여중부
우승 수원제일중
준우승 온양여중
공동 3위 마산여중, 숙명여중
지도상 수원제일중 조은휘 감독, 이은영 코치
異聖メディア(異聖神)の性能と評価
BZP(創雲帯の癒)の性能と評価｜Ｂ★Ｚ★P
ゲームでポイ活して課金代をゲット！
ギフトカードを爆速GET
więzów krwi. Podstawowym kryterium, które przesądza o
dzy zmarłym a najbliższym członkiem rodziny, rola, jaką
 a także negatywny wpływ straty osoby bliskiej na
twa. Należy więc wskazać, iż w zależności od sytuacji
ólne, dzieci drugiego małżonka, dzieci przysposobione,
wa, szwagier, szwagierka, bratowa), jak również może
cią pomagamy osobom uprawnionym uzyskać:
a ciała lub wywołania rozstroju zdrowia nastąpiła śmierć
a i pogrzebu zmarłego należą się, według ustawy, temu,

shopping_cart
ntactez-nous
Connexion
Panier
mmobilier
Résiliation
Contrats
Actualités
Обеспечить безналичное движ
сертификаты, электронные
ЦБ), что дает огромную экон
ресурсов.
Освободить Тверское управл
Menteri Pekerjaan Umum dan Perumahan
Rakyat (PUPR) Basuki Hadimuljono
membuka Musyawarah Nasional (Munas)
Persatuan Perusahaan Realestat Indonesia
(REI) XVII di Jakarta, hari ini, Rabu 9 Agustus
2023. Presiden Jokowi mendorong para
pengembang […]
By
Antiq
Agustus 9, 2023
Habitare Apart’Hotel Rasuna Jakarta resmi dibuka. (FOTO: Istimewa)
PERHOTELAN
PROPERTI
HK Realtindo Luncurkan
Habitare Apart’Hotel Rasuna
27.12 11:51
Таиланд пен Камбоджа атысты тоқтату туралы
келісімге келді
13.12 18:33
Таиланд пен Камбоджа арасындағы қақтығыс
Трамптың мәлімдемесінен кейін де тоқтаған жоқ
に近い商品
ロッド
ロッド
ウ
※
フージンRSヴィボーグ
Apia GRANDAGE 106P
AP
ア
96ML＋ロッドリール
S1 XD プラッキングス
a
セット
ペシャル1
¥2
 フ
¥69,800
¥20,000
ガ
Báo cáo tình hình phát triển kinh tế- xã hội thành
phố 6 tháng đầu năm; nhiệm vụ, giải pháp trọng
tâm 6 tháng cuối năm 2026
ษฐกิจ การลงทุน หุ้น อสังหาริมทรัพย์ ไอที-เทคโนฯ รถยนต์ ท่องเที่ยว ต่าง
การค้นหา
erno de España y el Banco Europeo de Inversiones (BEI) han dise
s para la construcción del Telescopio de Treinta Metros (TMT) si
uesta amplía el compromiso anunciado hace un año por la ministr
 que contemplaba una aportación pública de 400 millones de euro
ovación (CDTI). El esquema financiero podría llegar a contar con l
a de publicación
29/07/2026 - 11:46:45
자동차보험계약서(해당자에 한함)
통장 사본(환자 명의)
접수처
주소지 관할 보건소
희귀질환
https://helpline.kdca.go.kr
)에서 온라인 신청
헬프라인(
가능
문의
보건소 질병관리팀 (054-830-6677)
+ + + + +
__What the task requires__: When a line in the data above contains the string "Jakarta", copy that line.

__Answer for the task__:
(REI) XVII di Jakarta, hari ini, Rabu 9 Agustus
Habitare Apart’Hotel Rasuna Jakarta resmi dibuka. (FOTO: Istimewa)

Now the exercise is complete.